** Opening Material provided block **

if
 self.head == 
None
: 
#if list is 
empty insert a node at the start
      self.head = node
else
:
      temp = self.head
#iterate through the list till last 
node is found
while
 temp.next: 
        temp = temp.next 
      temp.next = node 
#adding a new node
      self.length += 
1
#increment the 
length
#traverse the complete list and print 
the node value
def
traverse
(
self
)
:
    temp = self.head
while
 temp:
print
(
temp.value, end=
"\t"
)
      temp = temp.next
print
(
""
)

** Closing Material provided block **

Restate each entry exactly, skipping none.

● **Output**:
if
 self.head == 
None
: 
#if list is 
empty insert a node at the start
      self.head = node
else
:
      temp = self.head
#iterate through the list till last 
node is found
while
 temp.next: 
        temp = temp.next 
      temp.next = node 
#adding a new node
      self.length += 
1
#increment the 
length
#traverse the complete list and print 
the node value
def
traverse
(
self
)
:
    temp = self.head
while
 temp:
print
(
temp.value, end=
"\t"
)
      temp = temp.next
print
(
""
)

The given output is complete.